(CNN)-- Georgia's new sweeping elections law has a number of controversial provisions that will restrict access to voting.
But one in particular has some people shaking their heads.
Under the bill, signed into law Thursday night by Republican Gov. Brian Kemp, it's now illegal to hand out food or water to people standing in line to vote.
"No person shall solicit votes in any manner or by any means or method, nor shall any person distribute or display any campaign material, nor shall any person give, offer to give, or participate in the giving of any money or gifts, including, but not limited to, food and drink, to an elector," the new law states.
The law applies within 150 feet of a polling place or within 25 feet of any voter at a polling place. Violators are guilty of a misdemeanor.
But some observers see the provision as an attempt to curb voting by urban voters and people of color who lean Democratic and whose precincts often have long waits to cast ballots.
One influential Black pastor said he thinks the new law is unreasonable and that his church will use it to fire up voters.
"We will make a movement out of that," said the Rev. Tim McDonald, senior pastor of First Iconium Baptist Church in Atlanta. "You know something is wrong when you can't give grandma a bottle of water and a peanut butter and jelly sandwich."
McDonald told CNN he is already planning to test the law with some civil disobedience. He said that at a future election his church will dare the police to arrest someone giving water to an elderly person waiting to vote.
Attorney Walter Shaub, former director of the US Office of Government Ethics, also has criticized the measure as an attempt to target voters of color.

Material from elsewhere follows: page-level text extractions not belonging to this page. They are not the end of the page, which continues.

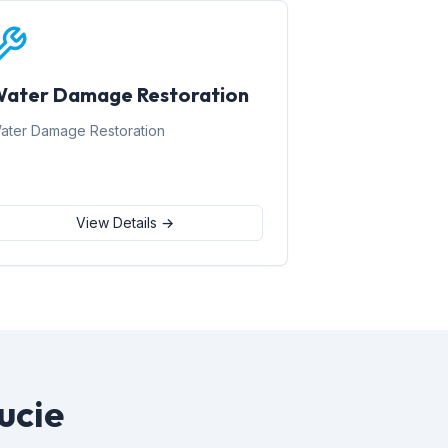
ater Damage Restoration
ater Damage Restoration
View Details →
ucie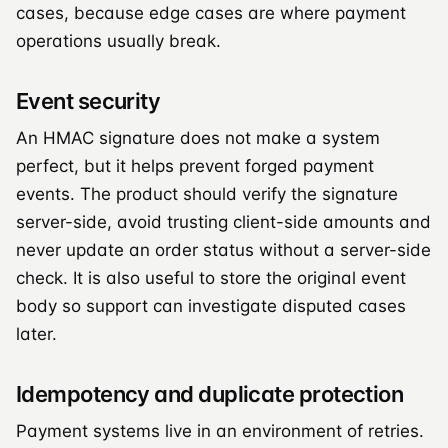
cases, because edge cases are where payment
operations usually break.
Event security
An HMAC signature does not make a system
perfect, but it helps prevent forged payment
events. The product should verify the signature
server-side, avoid trusting client-side amounts and
never update an order status without a server-side
check. It is also useful to store the original event
body so support can investigate disputed cases
later.
Idempotency and duplicate protection
Payment systems live in an environment of retries.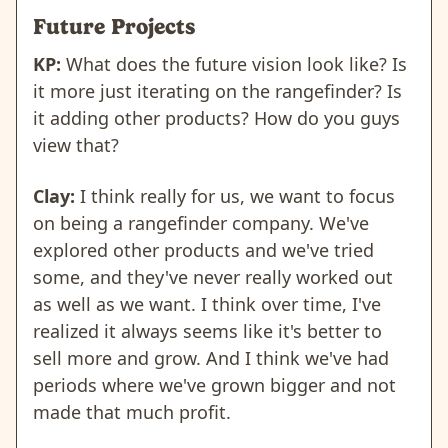
Future Projects
KP:
What does the future vision look like? Is
it more just iterating on the rangefinder? Is
it adding other products? How do you guys
view that?
Clay:
I think really for us, we want to focus
on being a rangefinder company. We've
explored other products and we've tried
some, and they've never really worked out
as well as we want. I think over time, I've
realized it always seems like it's better to
sell more and grow. And I think we've had
periods where we've grown bigger and not
made that much profit.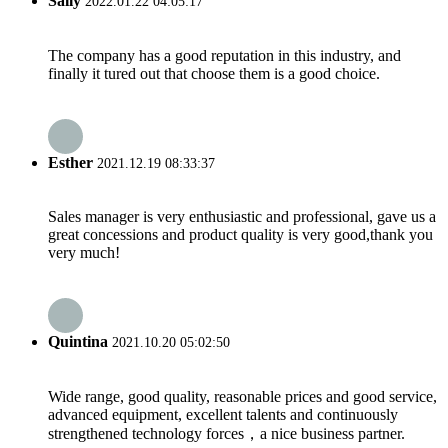
Sally
2022.01.22 04:05:17
The company has a good reputation in this industry, and
finally it tured out that choose them is a good choice.
Esther
2021.12.19 08:33:37
Sales manager is very enthusiastic and professional, gave us a
great concessions and product quality is very good,thank you
very much!
Quintina
2021.10.20 05:02:50
Wide range, good quality, reasonable prices and good service,
advanced equipment, excellent talents and continuously
strengthened technology forces，a nice business partner.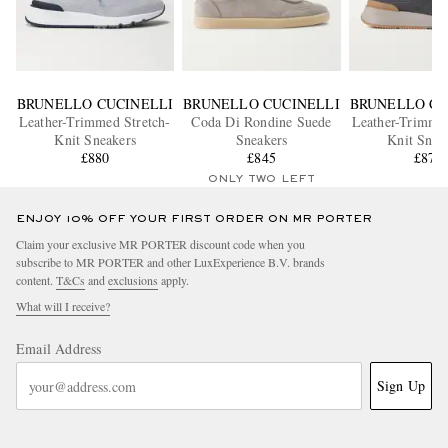
BRUNELLO CUCINELLI
BRUNELLO CUCINELLI
BRUNELLO CU
Leather-Trimmed Stretch-
Coda Di Rondine Suede
Leather-Trimmed
Knit Sneakers
Sneakers
Knit Snea
£880
£845
£870
ONLY TWO LEFT
ENJOY 10% OFF YOUR FIRST ORDER ON MR PORTER
Claim your exclusive MR PORTER discount code when you
subscribe to MR PORTER and other LuxExperience B.V. brands
content.
T&Cs
and
exclusions
apply.
What will I receive?
Email Address
Sign Up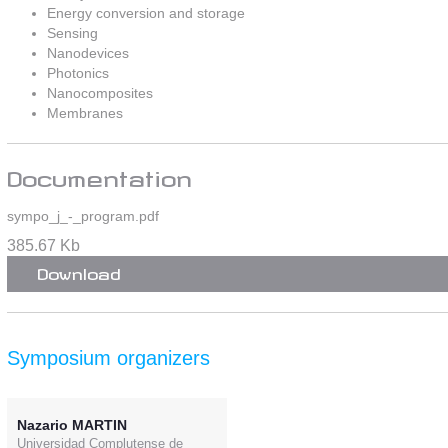
Energy conversion and storage
Sensing
Nanodevices
Photonics
Nanocomposites
Membranes
Documentation
sympo_j_-_program.pdf
385.67 Kb
Download
Symposium organizers
Nazario MARTIN
Universidad Complutense de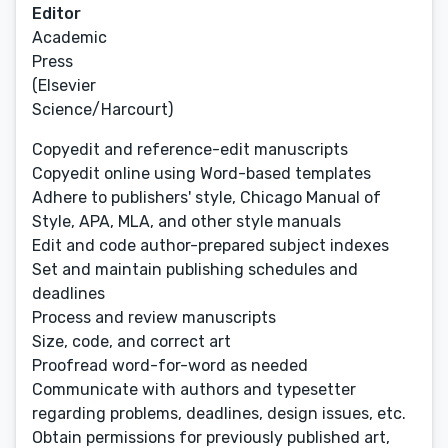
Editor
Academic
Press
(Elsevier
Science/Harcourt)
Copyedit and reference-edit manuscripts
Copyedit online using Word-based templates
Adhere to publishers' style, Chicago Manual of
Style, APA, MLA, and other style manuals
Edit and code author-prepared subject indexes
Set and maintain publishing schedules and
deadlines
Process and review manuscripts
Size, code, and correct art
Proofread word-for-word as needed
Communicate with authors and typesetter
regarding problems, deadlines, design issues, etc.
Obtain permissions for previously published art,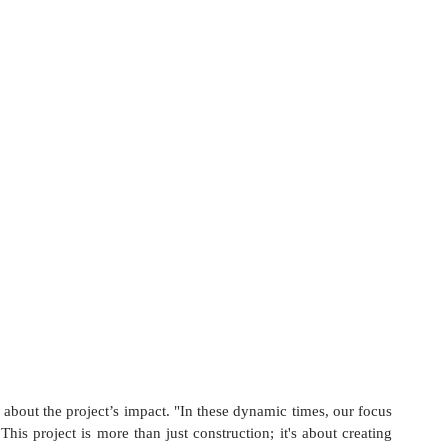
bout the project’s impact. "In these dynamic times, our focus 
his project is more than just construction; it's about creating 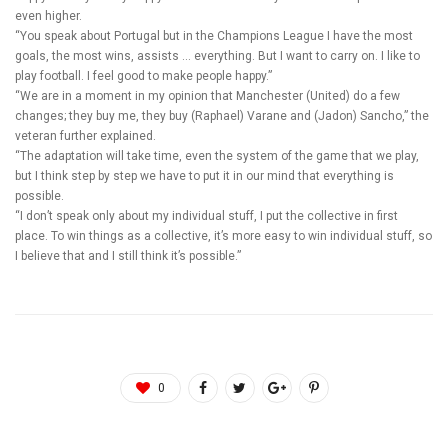
even higher.
“You speak about Portugal but in the Champions League I have the most
goals, the most wins, assists … everything. But I want to carry on. I like to
play football. I feel good to make people happy.”
“We are in a moment in my opinion that Manchester (United) do a few
changes; they buy me, they buy (Raphael) Varane and (Jadon) Sancho,” the
veteran further explained.
“The adaptation will take time, even the system of the game that we play,
but I think step by step we have to put it in our mind that everything is
possible.
“I don’t speak only about my individual stuff, I put the collective in first
place. To win things as a collective, it’s more easy to win individual stuff, so
I believe that and I still think it’s possible.”
0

"Georgia's bill would make it a crime to give free food or water to voters standing in line for hours and hours. But we know who these politicians force to stand in line all day long," Shaub said earlier this month on Twitter. "I've never once stood in line for even five minutes where I get to vote. This racism is thorough."
Republicans have defended the measure, dubbed Election Integrity Act of 2021, saying it's required to boost confidence in voting after last year's election. Kemp said the law will "ensure elections in Georgia are secure, fair, and accessible."
Georgia, long seen as a politically red state, turned blue in this past election as President Joe Biden and two Democratic senators won narrow victories, boosted partly by heavy turnout among Black voters.
Georgia's bill is part of a broad effort by GOP-led legislatures across the country to pass restrictive voting measures in battleground states such as Arizona, Michigan and Florida.
Georgia Secretary of State Brad Raffensperger, a Republican, vowed last December -- a week before the state's runoff election -- that the state would crack down on "line warming," or handing gifts to voters in line as a way to "inappropriately influence voters in the crucial final moments before they cast their ballots."